=== Exercise materials ===

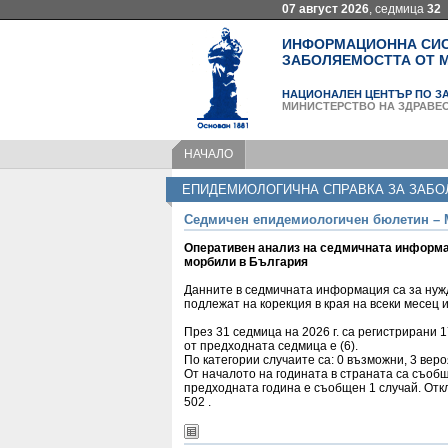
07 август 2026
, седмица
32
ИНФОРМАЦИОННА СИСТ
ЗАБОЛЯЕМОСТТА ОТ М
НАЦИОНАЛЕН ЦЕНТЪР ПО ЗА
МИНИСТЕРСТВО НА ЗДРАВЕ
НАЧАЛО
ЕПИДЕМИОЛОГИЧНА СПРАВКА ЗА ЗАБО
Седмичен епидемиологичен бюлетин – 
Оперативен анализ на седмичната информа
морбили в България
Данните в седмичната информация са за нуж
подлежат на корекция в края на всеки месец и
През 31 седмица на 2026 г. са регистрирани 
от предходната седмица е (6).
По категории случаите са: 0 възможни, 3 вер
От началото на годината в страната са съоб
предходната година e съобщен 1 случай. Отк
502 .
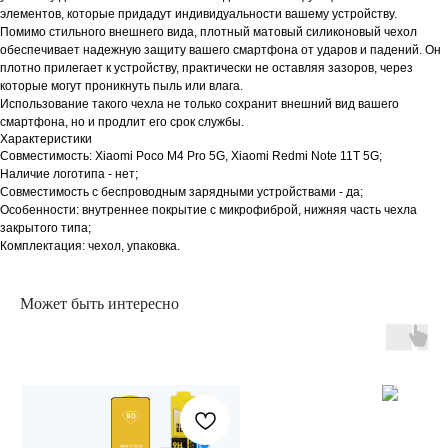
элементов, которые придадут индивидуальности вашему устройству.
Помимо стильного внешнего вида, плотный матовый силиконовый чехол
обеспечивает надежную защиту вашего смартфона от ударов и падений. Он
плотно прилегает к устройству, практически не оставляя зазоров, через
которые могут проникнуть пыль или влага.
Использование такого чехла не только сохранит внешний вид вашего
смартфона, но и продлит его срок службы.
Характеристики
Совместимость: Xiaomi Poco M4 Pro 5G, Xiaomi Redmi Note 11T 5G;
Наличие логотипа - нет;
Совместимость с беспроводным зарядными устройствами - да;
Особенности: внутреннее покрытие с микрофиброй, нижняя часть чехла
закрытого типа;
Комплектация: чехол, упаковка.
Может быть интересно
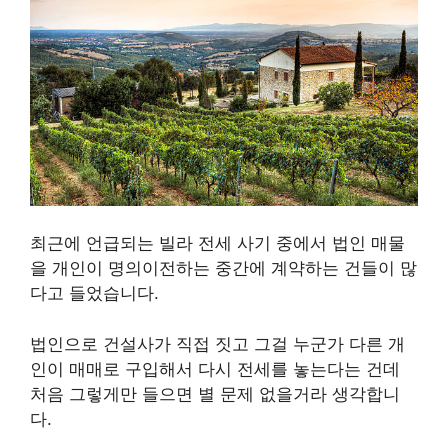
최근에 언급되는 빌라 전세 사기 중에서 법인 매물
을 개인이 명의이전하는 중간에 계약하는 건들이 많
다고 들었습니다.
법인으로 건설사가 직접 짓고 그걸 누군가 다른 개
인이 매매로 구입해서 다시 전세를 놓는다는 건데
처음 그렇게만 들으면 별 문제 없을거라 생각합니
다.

===

◆ Task item
Take the records above from the line with "ЗАБОЛЯЕМОСТТА ОТ М" down to their last line and please copy those lines exactly, without the pictures.

◆ Result of this exercise
ЗАБОЛЯЕМОСТТА ОТ М
НАЦИОНАЛЕН ЦЕНТЪР ПО ЗА
МИНИСТЕРСТВО НА ЗДРАВЕ
НАЧАЛО
ЕПИДЕМИОЛОГИЧНА СПРАВКА ЗА ЗАБО
Седмичен епидемиологичен бюлетин – 
Оперативен анализ на седмичната информа
морбили в България
Данните в седмичната информация са за нуж
подлежат на корекция в края на всеки месец и
През 31 седмица на 2026 г. са регистрирани 
от предходната седмица е (6).
По категории случаите са: 0 възможни, 3 вер
От началото на годината в страната са съоб
предходната година e съобщен 1 случай. Отк
502 .
элементов, которые придадут индивидуальности вашему устройству.
Помимо стильного внешнего вида, плотный матовый силиконовый чехол
обеспечивает надежную защиту вашего смартфона от ударов и падений. Он
плотно прилегает к устройству, практически не оставляя зазоров, через
которые могут проникнуть пыль или влага.
Использование такого чехла не только сохранит внешний вид вашего
смартфона, но и продлит его срок службы.
Характеристики
Совместимость: Xiaomi Poco M4 Pro 5G, Xiaomi Redmi Note 11T 5G;
Наличие логотипа - нет;
Совместимость с беспроводным зарядными устройствами - да;
Особенности: внутреннее покрытие с микрофиброй, нижняя часть чехла
закрытого типа;
Комплектация: чехол, упаковка.
Может быть интересно
최근에 언급되는 빌라 전세 사기 중에서 법인 매물
을 개인이 명의이전하는 중간에 계약하는 건들이 많
다고 들었습니다.
법인으로 건설사가 직접 짓고 그걸 누군가 다른 개
인이 매매로 구입해서 다시 전세를 놓는다는 건데
처음 그렇게만 들으면 별 문제 없을거라 생각합니
다.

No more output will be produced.